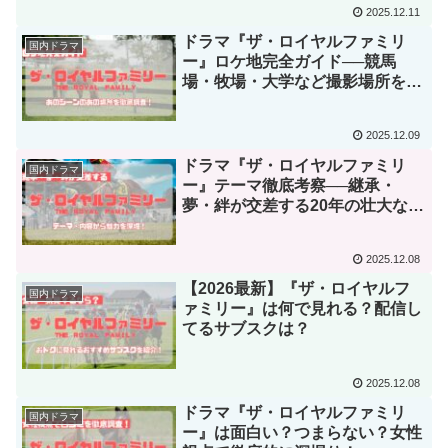
2025.12.11
ドラマ『ザ・ロイヤルファミリ
国内ドラマ
ー』ロケ地完全ガイド──競馬
場・牧場・大学など撮影場所を徹
底紹介
2025.12.09
ドラマ『ザ・ロイヤルファミリ
国内ドラマ
ー』テーマ徹底考察──継承・
夢・絆が交差する20年の壮大な物
語
2025.12.08
【2026最新】『ザ・ロイヤルフ
国内ドラマ
ァミリー』は何で見れる？配信し
てるサブスクは？
2025.12.08
ドラマ『ザ・ロイヤルファミリ
国内ドラマ
ー』は面白い？つまらない？女性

□ □ □

[PROBLEM DESCRIPTION]
Return every record exactly, leaving out the pictures.

[ANSWER TO THE EXERCISE]
2025.12.11
ドラマ『ザ・ロイヤルファミリ
国内ドラマ
ー』ロケ地完全ガイド──競馬
場・牧場・大学など撮影場所を徹
底紹介
2025.12.09
ドラマ『ザ・ロイヤルファミリ
国内ドラマ
ー』テーマ徹底考察──継承・
夢・絆が交差する20年の壮大な物
語
2025.12.08
【2026最新】『ザ・ロイヤルフ
国内ドラマ
ァミリー』は何で見れる？配信し
てるサブスクは？
2025.12.08
ドラマ『ザ・ロイヤルファミリ
国内ドラマ
ー』は面白い？つまらない？女性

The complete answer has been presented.